ATTENTION: In order for the pre-provisioning mode to work properly, the user part of the autopilot process should be disabled. To do this, a CUSTOM Intune configuration profile must be created and assigned to the affected device group. The necessary OMA-URI configurations for this profile are as follows:

Name: SkipUserStatusPage
Description: Block User Part from Autopilot Setup
OMA-URI: ./Vendor/MSFT/DMClient/Provider/MS DM Server/FirstSyncStatus/SkipUserStatusPage
Data type: Boolean
Value: True

Troubleshooting Script

In order to be able to identify the cause of the problem, we can use a script from the PowerShell Gallery.

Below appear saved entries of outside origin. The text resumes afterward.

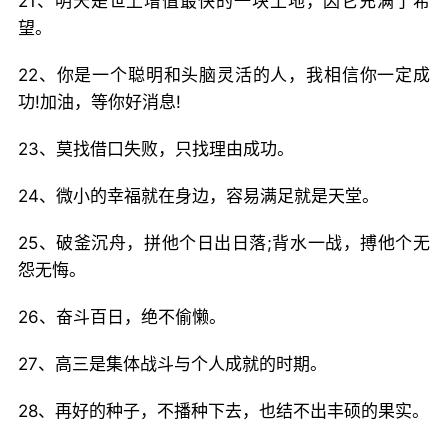
21、明天是世上增值最快的一块土地，因它充满了希
望。
22、你是一个聪明和头脑灵活的人，我相信你一定成
功!加油，等你好消息!
23、莫找借口失败，只找理由成功。
24、微小的幸福就在身边，容易满足就是天堂。
25、破釜沉舟，拼他个日出日落;背水一战，搏他个无
怨无悔。
26、奋斗百日，绝不偷懒。
27、高三是集体战斗与个人成就的时期。
28、再好的种子，不播种下去，也结不出丰硕的果实。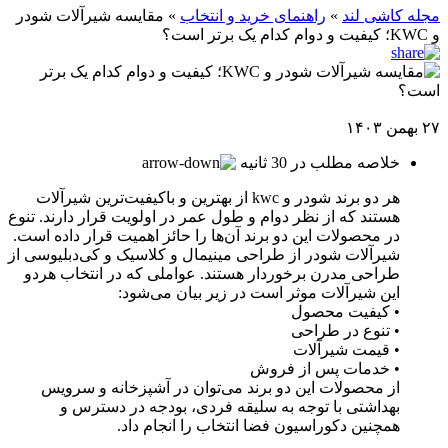
مجله کاشی لند
»
راهنمای خرید و انتخاب
»
مقایسه شیرآلات شودر
و KWC؛ کیفیت و دوام کدام یک برتر است؟
۲۷ بهمن ۱۴۰۳
خلاصه مطلب در 30 ثانیه
هر دو برند شودر و kwc از بهترین و باکیفیت‌ترین شیرآلات
هستند که از نظر دوام و طول عمر در اولویت قرار دارند. تنوع
در محصولات این دو برند آن‌ها را حائز اهمیت قرار داده است.
شیرآلات شودر از طراحی مینیمال و کلاسیک و کی‌دبلیوسی از
طراحی مدرن برخوردار هستند. عواملی که در انتخاب هردو
این شیرآلات موثر است در زیر بیان می‌شود:
• کیفیت محصول
• تنوع در طراحی
• قیمت شیرآلات
• خدمات پس از فروش
از محصولات این دو برند می‌توان در آشپزخانه و سرویس
بهداشتی با توجه به سلیقه فردی، بودجه در دسترس و
همچنین دکوراسیون فضا انتخاب را انجام داد.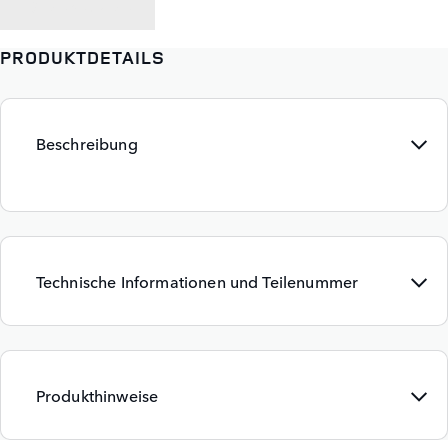
ZURÜCK ZU
PRODUKTDETAILS
Beschreibung
Technische Informationen und Teilenummer
Produkthinweise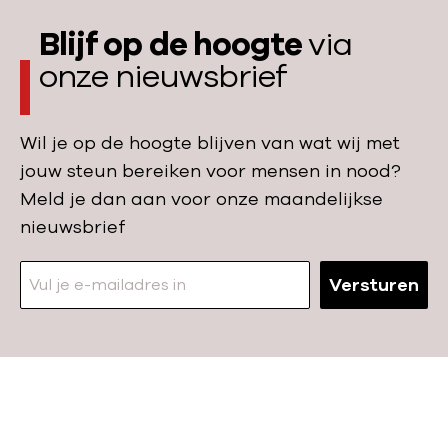
l
n
c
l
i
Blijf op de hoogte
via
n
r
w
g
onze nieuwsbrief
o
i
i
e
o
s
t
p
d
i
,
Wil je op de hoogte blijven van wat wij met
l
g
s
m
jouw steun bereiken voor mensen in nood?
e
e
i
Meld je dan aan voor onze maandelijkse
k
v
l
nieuwsbrief
v
a
j
o
l
o
o
Versturen
o
e
r
p
n
v
d
e
r
e
n
o
k
z
N
u
r
o
a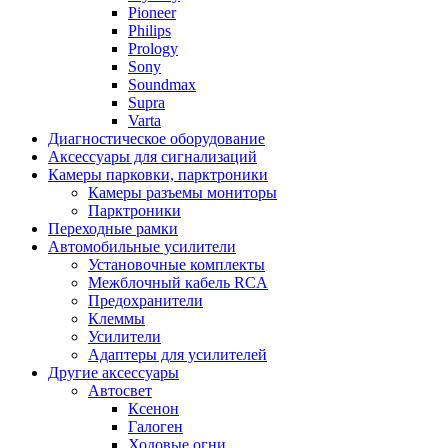
Pioneer
Philips
Prology
Sony
Soundmax
Supra
Varta
Диагностическое оборудование
Аксессуары для сигнализаций
Камеры парковки, парктроники
Камеры разъемы мониторы
Парктроники
Переходные рамки
Автомобильные усилители
Установочные комплекты
Межблочный кабель RCA
Предохранители
Клеммы
Усилители
Адаптеры для усилителей
Другие аксессуары
Автосвет
Ксенон
Галоген
Ходовые огни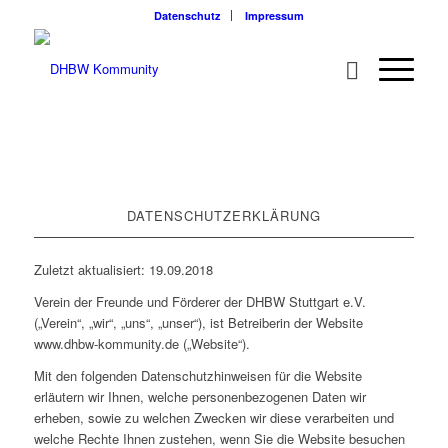
Datenschutz
Impressum
DATENSCHUTZERKLÄRUNG
Zuletzt aktualisiert: 19.09.2018
Verein der Freunde und Förderer der DHBW Stuttgart e.V.
(„Verein“, „wir“, „uns“, „unser“), ist Betreiberin der Website
www.dhbw-kommunity.de („Website“).
Mit den folgenden Datenschutzhinweisen für die Website
erläutern wir Ihnen, welche personenbezogenen Daten wir
erheben, sowie zu welchen Zwecken wir diese verarbeiten und
welche Rechte Ihnen zustehen, wenn Sie die Website besuchen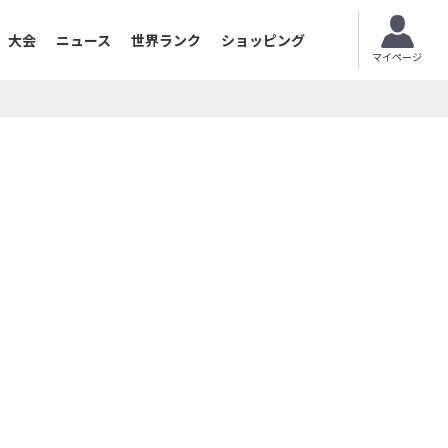
大会
ニュース
世界ランク
ショッピング
マイページ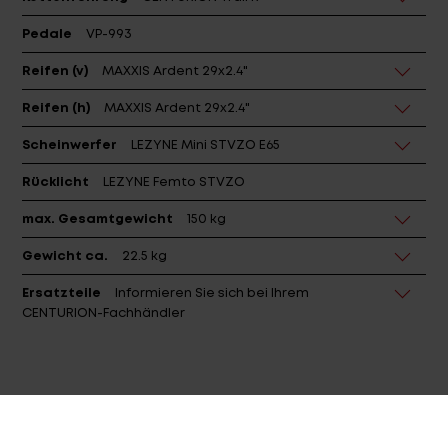
Pedale
VP-993
Reifen (v)
MAXXIS Ardent 29x2.4"
Reifen (h)
MAXXIS Ardent 29x2.4"
Scheinwerfer
LEZYNE Mini STVZO E65
Rücklicht
LEZYNE Femto STVZO
max. Gesamtgewicht
150 kg
Gewicht ca.
22.5 kg
Ersatzteile
Informieren Sie sich bei Ihrem
CENTURION-Fachhändler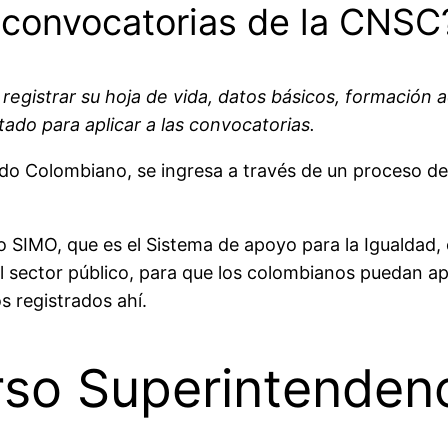
 convocatorias de la CNSC
registrar su hoja de vida, datos básicos, formación a
do para aplicar a las convocatorias.
ado Colombiano, se ingresa a través de un proceso de
vo SIMO, que es el Sistema de apoyo para la Igualdad, 
l sector público, para que los colombianos puedan apl
 registrados ahí.
so Superintenden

Installation of the Scripts:

• Press SHIFT (+FN) + F10
• Type „powershell“
• Type „Set-ExecutionPolicy Unrestricted“
• Type „Install-Script Get-AutopilotDiagnostics“
• Now we have to call the script with the parameter „-Online“ to get the Intune objects displayed with the display name
• Type „Get-AutopilotDiagnostics.ps1 -Online“ and authenticate at the Azure AD login window with an Intune Administrator account

Here we are now shown the details of the autopilot profile and, in the event of an error, can see where the ESP has stopped and can use this information to analyze the problem more precisely and implement a remedy.